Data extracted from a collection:
:::
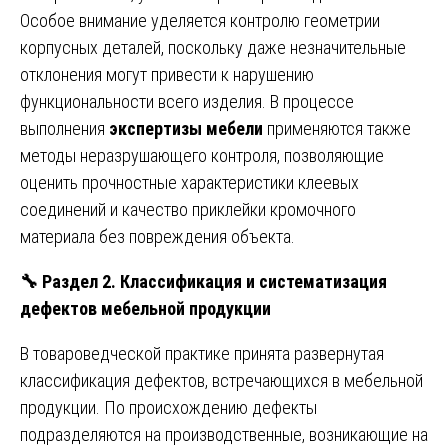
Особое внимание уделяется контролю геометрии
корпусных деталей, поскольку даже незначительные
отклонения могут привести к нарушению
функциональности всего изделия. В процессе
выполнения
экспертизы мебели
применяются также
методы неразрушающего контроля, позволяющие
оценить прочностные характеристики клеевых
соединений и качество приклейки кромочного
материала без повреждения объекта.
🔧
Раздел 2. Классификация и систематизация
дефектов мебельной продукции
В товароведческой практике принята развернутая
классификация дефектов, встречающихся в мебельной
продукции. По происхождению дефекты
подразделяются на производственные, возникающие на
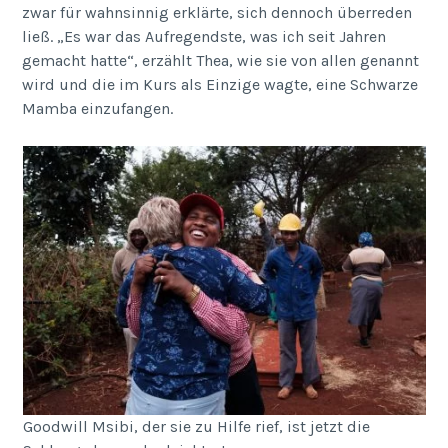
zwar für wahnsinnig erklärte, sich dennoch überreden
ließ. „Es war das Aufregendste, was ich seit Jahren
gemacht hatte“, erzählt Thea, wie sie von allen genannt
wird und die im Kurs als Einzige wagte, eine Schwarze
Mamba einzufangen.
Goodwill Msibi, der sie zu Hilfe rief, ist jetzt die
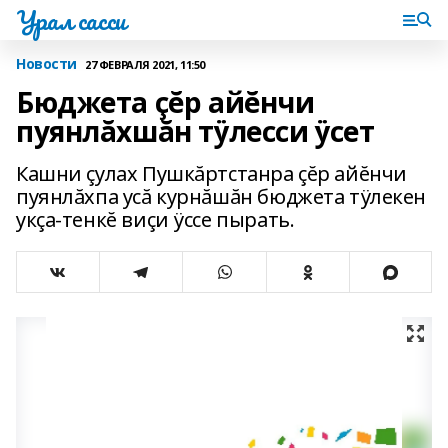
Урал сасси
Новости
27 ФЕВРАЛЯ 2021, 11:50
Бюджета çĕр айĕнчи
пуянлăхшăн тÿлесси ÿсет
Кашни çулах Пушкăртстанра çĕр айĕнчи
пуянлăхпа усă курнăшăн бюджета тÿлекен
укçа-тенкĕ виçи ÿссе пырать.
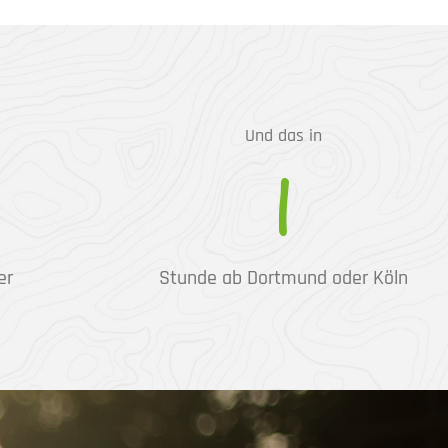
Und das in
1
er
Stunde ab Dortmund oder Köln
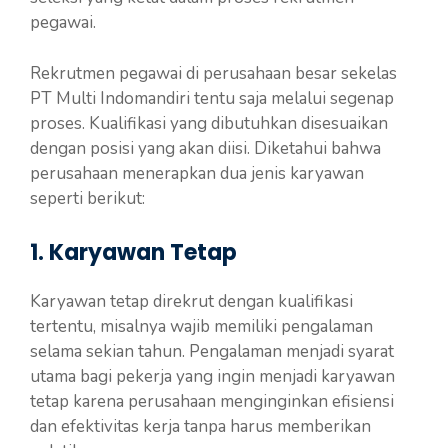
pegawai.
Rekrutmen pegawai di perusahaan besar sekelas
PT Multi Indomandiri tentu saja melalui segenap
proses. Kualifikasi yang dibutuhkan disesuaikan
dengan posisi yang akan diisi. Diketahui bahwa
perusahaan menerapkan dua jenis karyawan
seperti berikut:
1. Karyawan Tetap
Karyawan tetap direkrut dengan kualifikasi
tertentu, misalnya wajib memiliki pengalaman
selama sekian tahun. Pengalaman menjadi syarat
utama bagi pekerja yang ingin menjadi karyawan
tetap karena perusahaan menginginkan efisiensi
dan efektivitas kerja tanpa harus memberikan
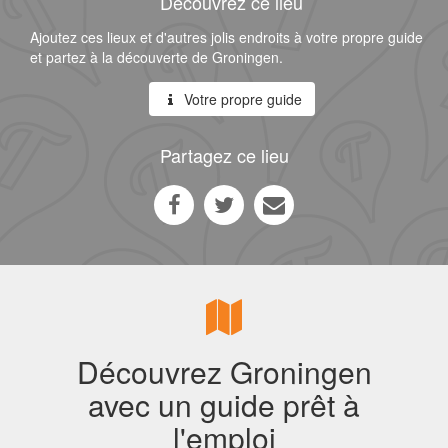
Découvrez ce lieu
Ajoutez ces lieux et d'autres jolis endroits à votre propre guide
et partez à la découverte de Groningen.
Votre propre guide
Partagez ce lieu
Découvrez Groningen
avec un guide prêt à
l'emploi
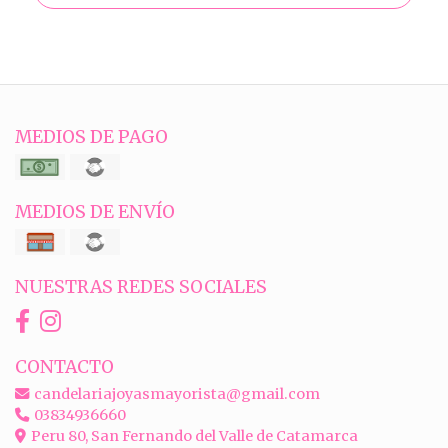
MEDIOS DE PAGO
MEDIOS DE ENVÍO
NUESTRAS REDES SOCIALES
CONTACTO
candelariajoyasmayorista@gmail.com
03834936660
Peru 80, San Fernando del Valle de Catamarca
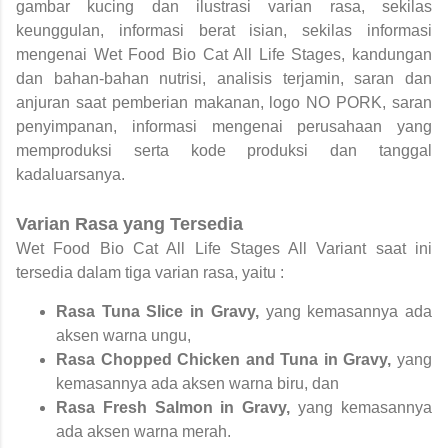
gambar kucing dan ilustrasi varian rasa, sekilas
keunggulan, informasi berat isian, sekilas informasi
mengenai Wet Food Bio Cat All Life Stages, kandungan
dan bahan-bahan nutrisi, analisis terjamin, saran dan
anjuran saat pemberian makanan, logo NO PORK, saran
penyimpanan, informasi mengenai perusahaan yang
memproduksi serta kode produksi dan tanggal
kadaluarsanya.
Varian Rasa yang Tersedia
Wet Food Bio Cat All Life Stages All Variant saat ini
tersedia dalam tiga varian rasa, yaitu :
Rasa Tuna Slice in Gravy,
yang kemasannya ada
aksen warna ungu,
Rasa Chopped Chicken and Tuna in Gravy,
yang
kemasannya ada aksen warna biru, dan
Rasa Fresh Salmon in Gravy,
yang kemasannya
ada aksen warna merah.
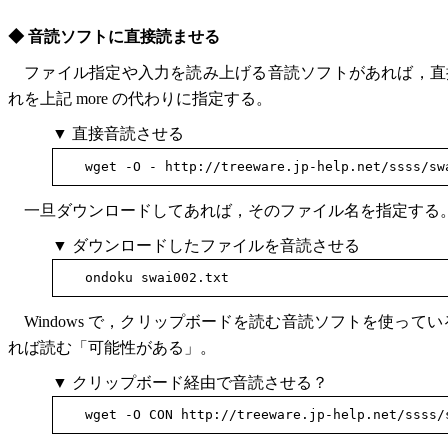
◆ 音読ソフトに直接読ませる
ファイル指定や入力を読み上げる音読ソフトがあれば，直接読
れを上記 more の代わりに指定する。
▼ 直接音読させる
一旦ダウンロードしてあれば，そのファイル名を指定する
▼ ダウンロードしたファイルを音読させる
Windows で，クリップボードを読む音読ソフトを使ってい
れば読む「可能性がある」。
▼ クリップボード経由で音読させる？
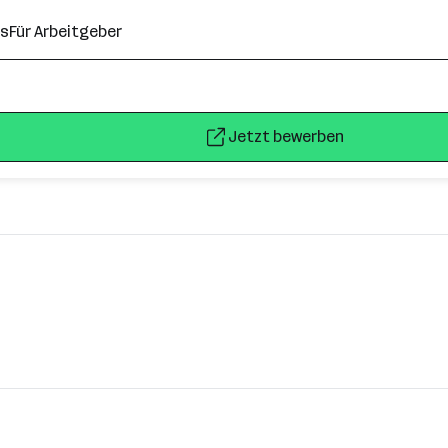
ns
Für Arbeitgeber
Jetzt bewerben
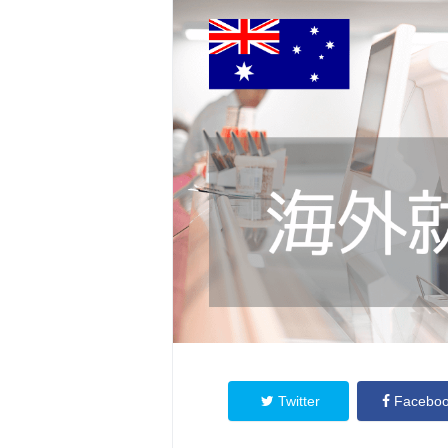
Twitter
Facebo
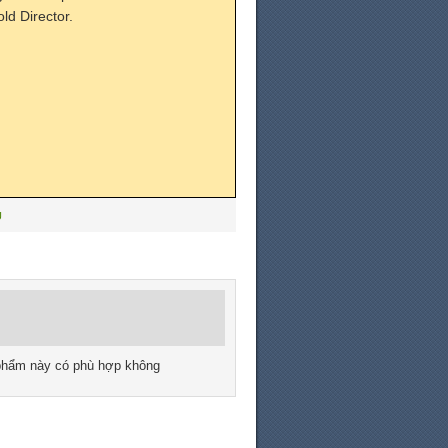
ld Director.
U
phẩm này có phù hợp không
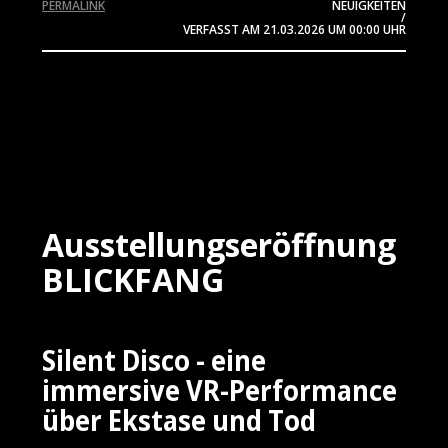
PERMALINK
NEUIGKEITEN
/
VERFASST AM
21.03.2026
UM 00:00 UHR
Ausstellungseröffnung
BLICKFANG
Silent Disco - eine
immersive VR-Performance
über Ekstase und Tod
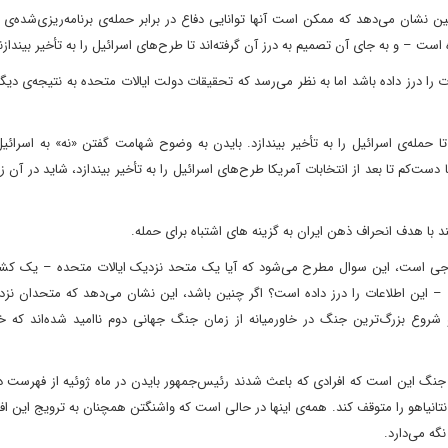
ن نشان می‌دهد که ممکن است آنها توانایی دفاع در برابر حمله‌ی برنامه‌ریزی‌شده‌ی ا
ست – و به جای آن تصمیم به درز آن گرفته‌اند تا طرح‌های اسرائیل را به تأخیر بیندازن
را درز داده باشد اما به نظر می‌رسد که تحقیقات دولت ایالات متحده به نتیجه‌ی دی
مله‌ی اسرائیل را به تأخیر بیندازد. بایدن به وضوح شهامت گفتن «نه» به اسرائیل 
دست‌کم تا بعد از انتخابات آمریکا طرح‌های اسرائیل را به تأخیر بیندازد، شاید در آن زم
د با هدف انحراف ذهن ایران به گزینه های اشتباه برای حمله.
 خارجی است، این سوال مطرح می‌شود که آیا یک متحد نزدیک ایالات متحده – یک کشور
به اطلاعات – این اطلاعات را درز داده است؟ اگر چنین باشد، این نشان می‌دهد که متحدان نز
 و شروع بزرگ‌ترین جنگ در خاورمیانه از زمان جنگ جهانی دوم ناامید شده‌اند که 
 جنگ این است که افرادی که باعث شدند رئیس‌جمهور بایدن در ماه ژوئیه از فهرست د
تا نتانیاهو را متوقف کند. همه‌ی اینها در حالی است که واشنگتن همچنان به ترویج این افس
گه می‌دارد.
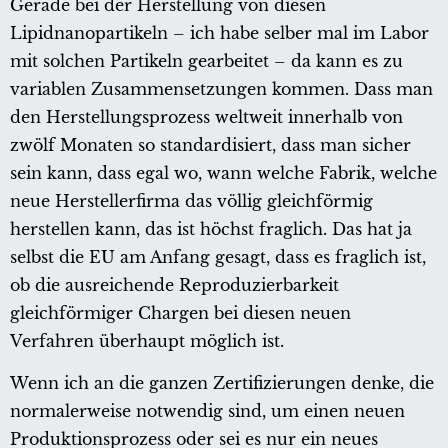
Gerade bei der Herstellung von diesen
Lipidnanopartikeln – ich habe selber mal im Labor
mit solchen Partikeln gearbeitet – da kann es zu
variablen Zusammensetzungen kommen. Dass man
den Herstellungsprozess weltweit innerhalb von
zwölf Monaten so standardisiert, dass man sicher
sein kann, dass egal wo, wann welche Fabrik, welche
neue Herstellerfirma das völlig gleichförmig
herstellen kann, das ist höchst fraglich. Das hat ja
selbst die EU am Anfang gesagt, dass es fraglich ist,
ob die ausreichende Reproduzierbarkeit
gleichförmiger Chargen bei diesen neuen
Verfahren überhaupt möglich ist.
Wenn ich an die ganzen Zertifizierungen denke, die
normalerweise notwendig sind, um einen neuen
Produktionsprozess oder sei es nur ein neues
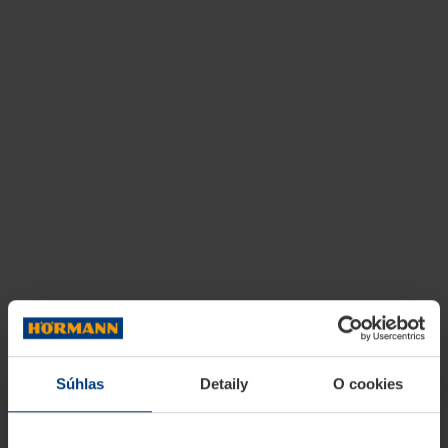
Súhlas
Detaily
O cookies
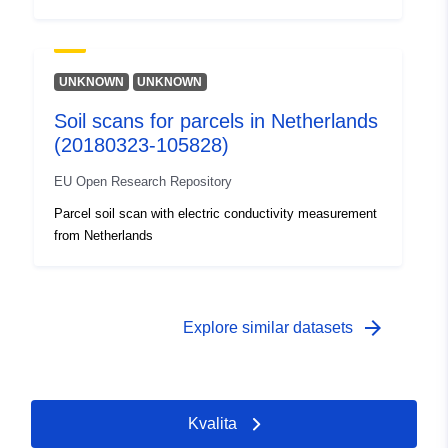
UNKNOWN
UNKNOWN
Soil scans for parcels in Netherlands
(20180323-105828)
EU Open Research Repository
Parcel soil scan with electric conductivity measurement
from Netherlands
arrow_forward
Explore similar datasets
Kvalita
:::
▶ [EXERCISE]:
Copy out the lines above with "ایالات" in them.

▶ [OUTPUT OF THE TASK]:
را درز داده باشد اما به نظر می‌رسد که تحقیقات دولت ایالات متحده به نتیجه‌ی دی
 خارجی است، این سوال مطرح می‌شود که آیا یک متحد نزدیک ایالات متحده – یک کشور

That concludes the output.